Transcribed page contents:
Start of Block

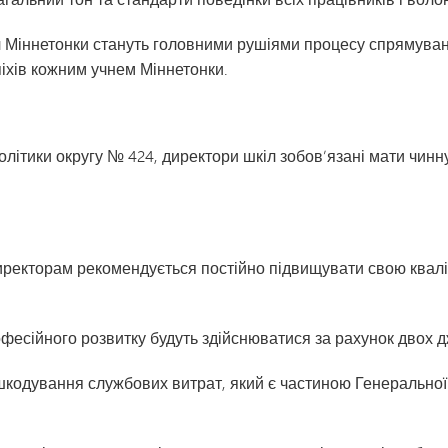
Транспорт
л Міннетонки стануть головними рушіями процесу спрямуванн
іхів кожним учнем Міннетонки.
олітики округу № 424, директори шкіл зобов’язані мати чинну
и, директорам рекомендується постійно підвищувати свою квал
рофесійного розвитку будуть здійснюватися за рахунок двох 
ідшкодування службових витрат, який є частиною Генеральної 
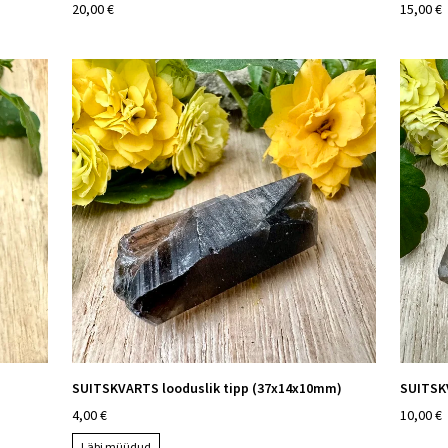
20,00 €
15,00 €
SUITSKVARTS looduslik tipp (37x14x10mm)
SUITSK
4,00 €
10,00 €
Läbi müüdud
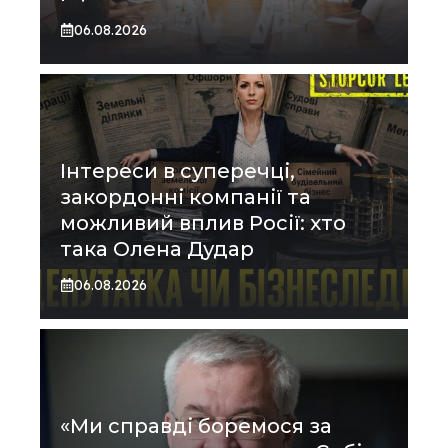
06.08.2026
Інтереси в суперечці,
закордонні компанії та
можливий вплив Росії: хто
така Олена Дудар
06.08.2026
«Ми справді боремося за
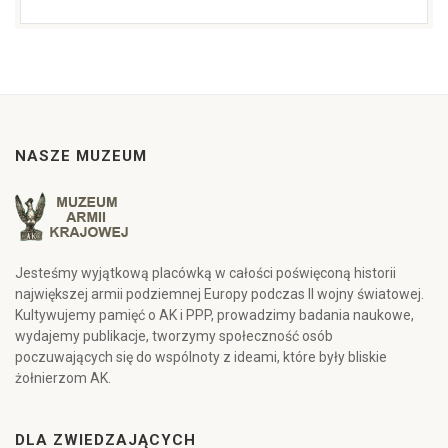
NASZE MUZEUM
Jesteśmy wyjątkową placówką w całości poświęconą historii
największej armii podziemnej Europy podczas II wojny światowej.
Kultywujemy pamięć o AK i PPP, prowadzimy badania naukowe,
wydajemy publikacje, tworzymy społeczność osób
poczuwających się do wspólnoty z ideami, które były bliskie
żołnierzom AK.
DLA ZWIEDZAJĄCYCH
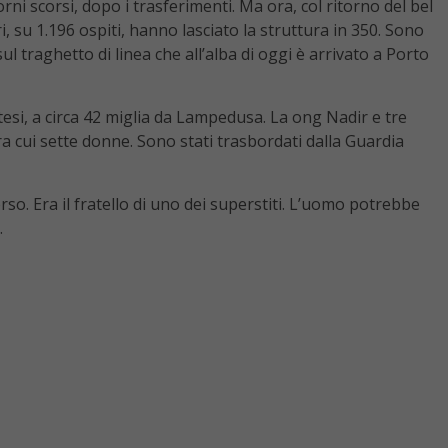
ni scorsi, dopo i trasferimenti. Ma ora, col ritorno del bel
i, su 1.196 ospiti, hanno lasciato la struttura in 350. Sono
l traghetto di linea che all’alba di oggi è arrivato a Porto
si, a circa 42 miglia da Lampedusa. La ong Nadir e tre
a cui sette donne. Sono stati trasbordati dalla Guardia
so. Era il fratello di uno dei superstiti. L’uomo potrebbe
.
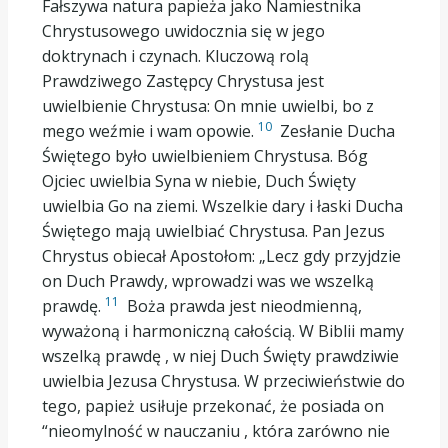
Fałszywa natura papieża jako Namiestnika
Chrystusowego uwidocznia się w jego
doktrynach i czynach. Kluczową rolą
Prawdziwego Zastępcy Chrystusa jest
uwielbienie Chrystusa: On mnie uwielbi, bo z
10
mego weźmie i wam opowie.
Zesłanie Ducha
Świętego było uwielbieniem Chrystusa. Bóg
Ojciec uwielbia Syna w niebie, Duch Święty
uwielbia Go na ziemi. Wszelkie dary i łaski Ducha
Świętego mają uwielbiać Chrystusa. Pan Jezus
Chrystus obiecał Apostołom: „Lecz gdy przyjdzie
on Duch Prawdy, wprowadzi was we wszelką
11
prawdę.
Boża prawda jest nieodmienną,
wyważoną i harmoniczną całością. W Biblii mamy
wszelką prawdę , w niej Duch Święty prawdziwie
uwielbia Jezusa Chrystusa. W przeciwieństwie do
tego, papież usiłuje przekonać, że posiada on
“nieomylność w nauczaniu , która zarówno nie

End of Block

TASK DESCRIPTION
Repeat each record as given. No picture belongs in the copy.

TASK ANSWER
Транспорт
л Міннетонки стануть головними рушіями процесу спрямуванн
іхів кожним учнем Міннетонки.
олітики округу № 424, директори шкіл зобов’язані мати чинну
и, директорам рекомендується постійно підвищувати свою квал
рофесійного розвитку будуть здійснюватися за рахунок двох 
ідшкодування службових витрат, який є частиною Генеральної 
20,00 €
15,00 €
SUITSKVARTS looduslik tipp (37x14x10mm)
SUITSK
4,00 €
10,00 €
Läbi müüdud
06.08.2026
Інтереси в суперечці,
закордонні компанії та
можливий вплив Росії: хто
така Олена Дудар
06.08.2026
«Ми справді боремося за
NASZE MUZEUM
Jesteśmy wyjątkową placówką w całości poświęconą historii
największej armii podziemnej Europy podczas II wojny światowej.
Kultywujemy pamięć o AK i PPP, prowadzimy badania naukowe,
wydajemy publikacje, tworzymy społeczność osób
poczuwających się do wspólnoty z ideami, które były bliskie
żołnierzom AK.
DLA ZWIEDZAJĄCYCH
ni scorsi, dopo i trasferimenti. Ma ora, col ritorno del bel
i, su 1.196 ospiti, hanno lasciato la struttura in 350. Sono
l traghetto di linea che all’alba di oggi è arrivato a Porto
si, a circa 42 miglia da Lampedusa. La ong Nadir e tre
a cui sette donne. Sono stati trasbordati dalla Guardia
so. Era il fratello di uno dei superstiti. L’uomo potrebbe
.
Fałszywa natura papieża jako Namiestnika
Chrystusowego uwidocznia się w jego
doktrynach i czynach. Kluczową rolą
Prawdziwego Zastępcy Chrystusa jest
uwielbienie Chrystusa: On mnie uwielbi, bo z
10
mego weźmie i wam opowie.
Zesłanie Ducha
Świętego było uwielbieniem Chrystusa. Bóg
Ojciec uwielbia Syna w niebie, Duch Święty
uwielbia Go na ziemi. Wszelkie dary i łaski Ducha
Świętego mają uwielbiać Chrystusa. Pan Jezus
Chrystus obiecał Apostołom: „Lecz gdy przyjdzie
on Duch Prawdy, wprowadzi was we wszelką
11
prawdę.
Boża prawda jest nieodmienną,
wyważoną i harmoniczną całością. W Biblii mamy
wszelką prawdę , w niej Duch Święty prawdziwie
uwielbia Jezusa Chrystusa. W przeciwieństwie do
tego, papież usiłuje przekonać, że posiada on
“nieomylność w nauczaniu , która zarówno nie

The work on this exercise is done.